Within the tidyverse you can approach this problem via stringr::str_split() or tidyr::separate(). (I chose the latter, because it's the obvious high level solution).
It is also advantageous to know a little bit about regular expressions, specifically look aheads, see here for example. Also the stringr cheatsheet is a good place to get an overview.
I modified your test data a bit since it is not clear to me, if the length of your substrings is always one, if it is possible that no underscore will appear in your data or in case of one underscore one side might be "empty".
The regex used in the following solution matches every last underscore in a string that might be followed by a group of characters which doesn't contain an underscore.

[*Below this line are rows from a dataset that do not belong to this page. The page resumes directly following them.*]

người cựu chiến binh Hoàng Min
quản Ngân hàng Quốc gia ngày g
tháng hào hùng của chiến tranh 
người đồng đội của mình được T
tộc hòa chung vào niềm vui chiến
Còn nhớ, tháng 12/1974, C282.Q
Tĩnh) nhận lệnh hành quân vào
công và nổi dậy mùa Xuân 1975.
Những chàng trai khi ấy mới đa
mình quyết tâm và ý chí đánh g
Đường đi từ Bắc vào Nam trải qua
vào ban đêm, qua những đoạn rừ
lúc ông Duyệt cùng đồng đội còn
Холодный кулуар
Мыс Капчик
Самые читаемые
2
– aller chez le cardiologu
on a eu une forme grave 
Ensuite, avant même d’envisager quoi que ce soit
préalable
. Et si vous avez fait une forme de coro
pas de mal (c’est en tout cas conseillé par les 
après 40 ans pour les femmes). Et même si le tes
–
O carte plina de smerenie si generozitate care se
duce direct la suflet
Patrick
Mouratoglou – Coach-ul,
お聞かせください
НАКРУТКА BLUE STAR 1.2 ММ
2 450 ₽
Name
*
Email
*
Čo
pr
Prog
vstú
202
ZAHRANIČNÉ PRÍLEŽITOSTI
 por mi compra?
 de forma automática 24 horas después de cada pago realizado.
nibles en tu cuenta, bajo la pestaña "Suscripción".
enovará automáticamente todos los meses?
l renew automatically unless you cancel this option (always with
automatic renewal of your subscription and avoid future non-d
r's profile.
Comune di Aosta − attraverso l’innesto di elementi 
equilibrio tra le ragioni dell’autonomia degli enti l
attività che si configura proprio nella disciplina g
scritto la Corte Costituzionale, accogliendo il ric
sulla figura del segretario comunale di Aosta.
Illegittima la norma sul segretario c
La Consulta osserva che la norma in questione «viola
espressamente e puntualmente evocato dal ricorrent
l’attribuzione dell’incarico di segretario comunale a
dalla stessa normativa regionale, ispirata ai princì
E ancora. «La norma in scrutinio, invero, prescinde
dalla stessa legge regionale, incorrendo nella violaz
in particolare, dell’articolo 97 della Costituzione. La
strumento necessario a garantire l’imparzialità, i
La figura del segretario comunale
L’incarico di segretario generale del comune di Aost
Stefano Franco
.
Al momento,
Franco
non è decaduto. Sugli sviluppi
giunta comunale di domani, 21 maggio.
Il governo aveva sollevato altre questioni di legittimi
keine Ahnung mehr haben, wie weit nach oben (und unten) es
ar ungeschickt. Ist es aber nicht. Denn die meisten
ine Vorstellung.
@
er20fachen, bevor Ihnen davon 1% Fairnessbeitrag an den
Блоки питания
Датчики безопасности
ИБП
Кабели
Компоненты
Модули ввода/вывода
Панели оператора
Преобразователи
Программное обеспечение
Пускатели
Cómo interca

Note that a warning is thrown, because no underscore is matched in the first row and hence there is nothing to separate. Also note that in case of one underscore in connection with an "empty side" around the underscore you get an empty string "" in the regarding new column.

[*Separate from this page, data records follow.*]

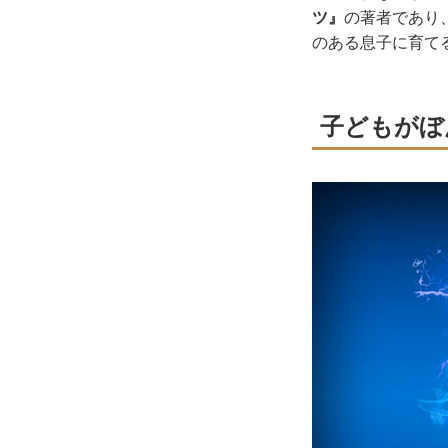
ツ』
の著者であり
のある息子に育て
子どもがぼ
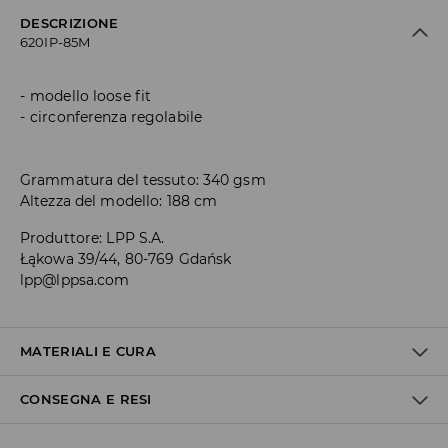
DESCRIZIONE
620IP-85M
modello loose fit
circonferenza regolabile
Grammatura del tessuto: 340 gsm
Altezza del modello: 188 cm
Produttore
:
LPP S.A.
Łąkowa 39/44, 80-769 Gdańsk
lpp@lppsa.com
MATERIALI E CURA
CONSEGNA E RESI
1° TESSUTO
:
60% COTONE, 40% POLIESTERE
NON CANDEGGIARE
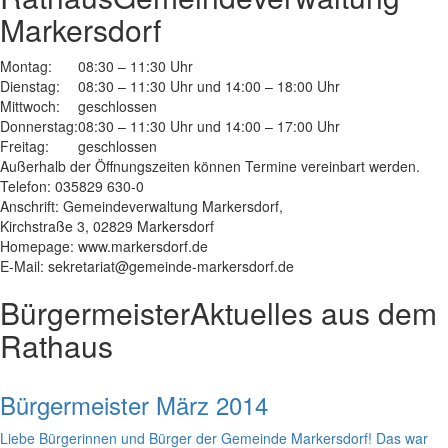
Markersdorf
Montag:
08:30 – 11:30 Uhr
Dienstag:
08:30 – 11:30 Uhr und 14:00 – 18:00 Uhr
Mittwoch:
geschlossen
Donnerstag:
08:30 – 11:30 Uhr und 14:00 – 17:00 Uhr
Freitag:
geschlossen
Außerhalb der Öffnungszeiten können Termine vereinbart werden.
Telefon: 035829 630-0
Anschrift: Gemeindeverwaltung Markersdorf,
Kirchstraße 3, 02829 Markersdorf
Homepage: www.markersdorf.de
E-Mail: sekretariat@gemeinde-markersdorf.de
Bürgermeister
Aktuelles aus dem
Rathaus
Bürgermeister März 2014
Liebe Bürgerinnen und Bürger der Gemeinde Markersdorf! Das war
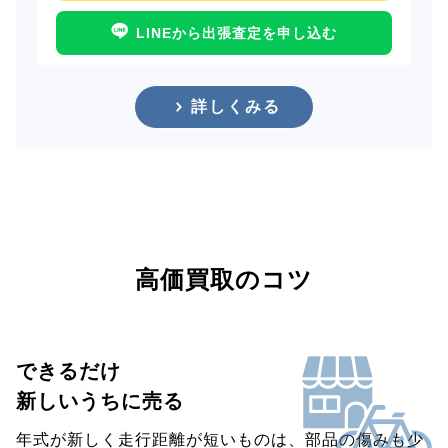
LINEから出張査定を申し込む
詳しくみる
高価買取のコツ
できるだけ
新しいうちに売る
年式が新しく走行距離が短いものは、部品の傷みも少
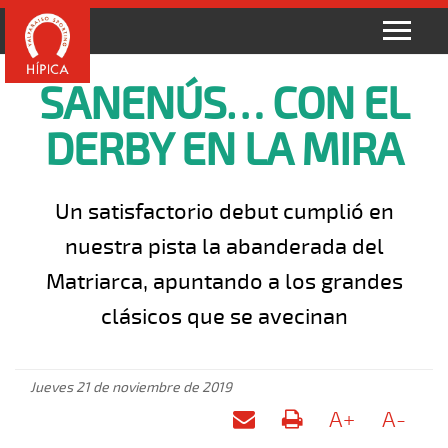
SANENÚS… CON EL
DERBY EN LA MIRA
Un satisfactorio debut cumplió en
nuestra pista la abanderada del
Matriarca, apuntando a los grandes
clásicos que se avecinan
Jueves 21 de noviembre de 2019
A+
A-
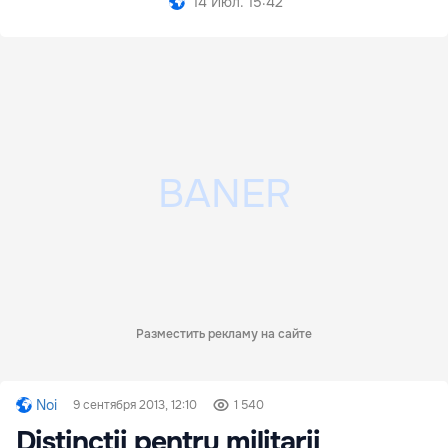
14 Июл. 15:42
Разместить рекламу на сайте
Noi
9 сентября 2013, 12:10
1 540
Distincţii pentru militarii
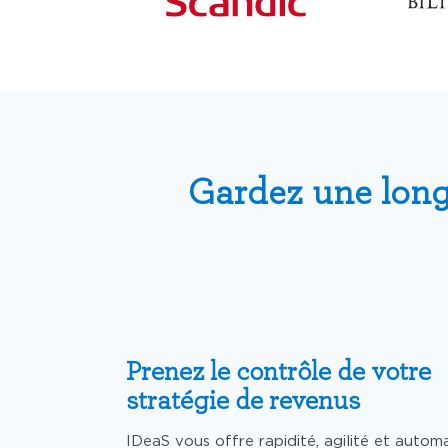
Gardez une long
Prenez le contrôle de votre
stratégie de revenus
IDeaS
vous offre
rapidité, agilité et autom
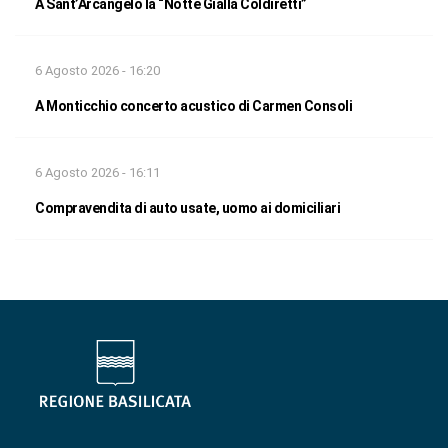
A Sant’Arcangelo la “Notte Gialla Coldiretti”
6 Agosto 2026 - 16:20
A Monticchio concerto acustico di Carmen Consoli
6 Agosto 2026 - 16:11
Compravendita di auto usate, uomo ai domiciliari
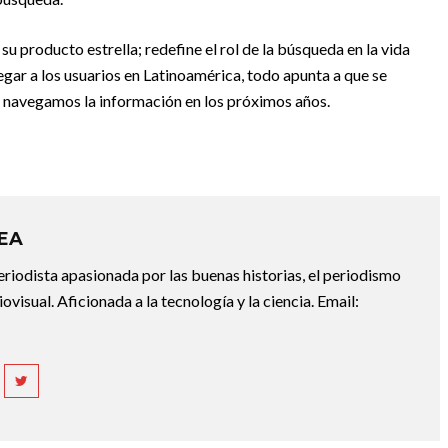
 su producto estrella; redefine el rol de la búsqueda en la vida
egar a los usuarios en Latinoamérica, todo apunta a que se
 navegamos la información en los próximos años.
REA
riodista apasionada por las buenas historias, el periodismo
diovisual. Aficionada a la tecnología y la ciencia. Email:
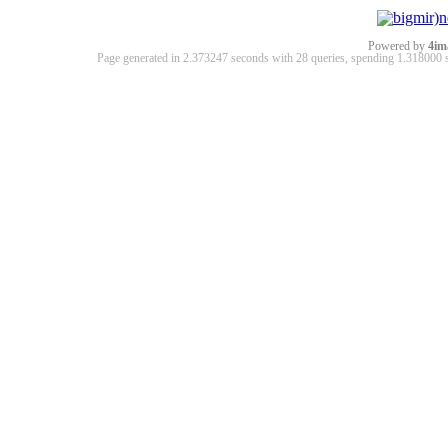
Powered by
4im
Page generated in 2.373247 seconds with 28 queries, spending 1.31800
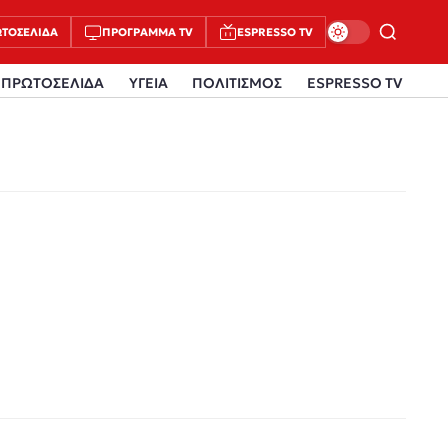
ΤΟΣΈΛΙΔΑ
ΠΡΌΓΡΑΜΜΑ TV
ESPRESSO TV
ΠΡΩΤΟΣΕΛΙΔΑ
ΥΓΕΙΑ
ΠΟΛΙΤΙΣΜΟΣ
ESPRESSO TV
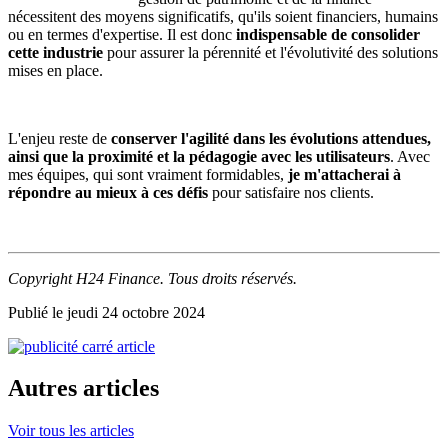
nécessitent des moyens significatifs, qu'ils soient financiers, humains
ou en termes d'expertise. Il est donc
indispensable de consolider
cette industrie
pour assurer la pérennité et l'évolutivité des solutions
mises en place.
L'enjeu reste de
conserver l'agilité dans les évolutions attendues,
ainsi que la proximité et la pédagogie avec les utilisateurs
. Avec
mes équipes, qui sont vraiment formidables,
je m'attacherai à
répondre au mieux à ces défis
pour satisfaire nos clients.
Copyright H24 Finance. Tous droits réservés.
Publié le jeudi 24 octobre 2024
Autres articles
Voir tous les articles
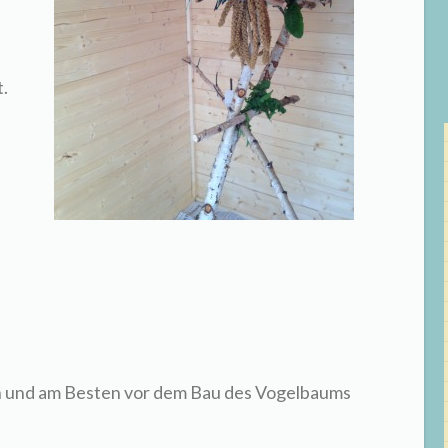
.
ein und am Besten vor dem Bau des Vogelbaums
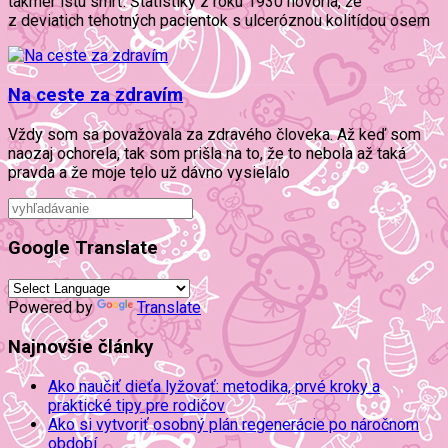
takmer istú smrť. Štatistiky z roku 1930 hovoria, že
z deviatich tehotných pacientok s ulceróznou kolitídou osem
Na ceste za zdravím
Vždy som sa považovala za zdravého človeka. Až keď som
naozaj ochorela, tak som prišla na to, že to nebola až taká
pravda a že moje telo už dávno vysielalo
Google Translate
Powered by
Translate
Najnovšie články
Ako naučiť dieťa lyžovať: metodika, prvé kroky a
praktické tipy pre rodičov
Ako si vytvoriť osobný plán regenerácie po náročnom
období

suppressMessages(library(tidyverse))
df <- tibble(
x = c(
"a",
"a_",
"_a",
"a_b",
"a_b_c",
"a_bk_c_d",
"ak_b_l",
"a_b_q_r_s_hk"
)
)
df %>% separate(x, "_(?=[^_]*$)",
into = c("the_rest", "last_value"),
remove = FALSE)
#> Warning: Expected 2 pieces. Missing pieces filled with `NA` in 1 rows [1].
#> # A tibble: 8 x 3
#> x the_rest last_value
#> <chr> <chr> <chr>
#> 1 a a <NA>
#> 2 a_ a ""
#> 3 _a "" a
#> 4 a_b a b
#> 5 a_b_c a_b c
#> 6 a_bk_c_d a_bk_c d
#> 7 ak_b_l ak_b l
#> 8 a_b_q_r_s_hk a_b_q_r_s hk
Created on 2018-05-04 by the reprex package (v0.2.0).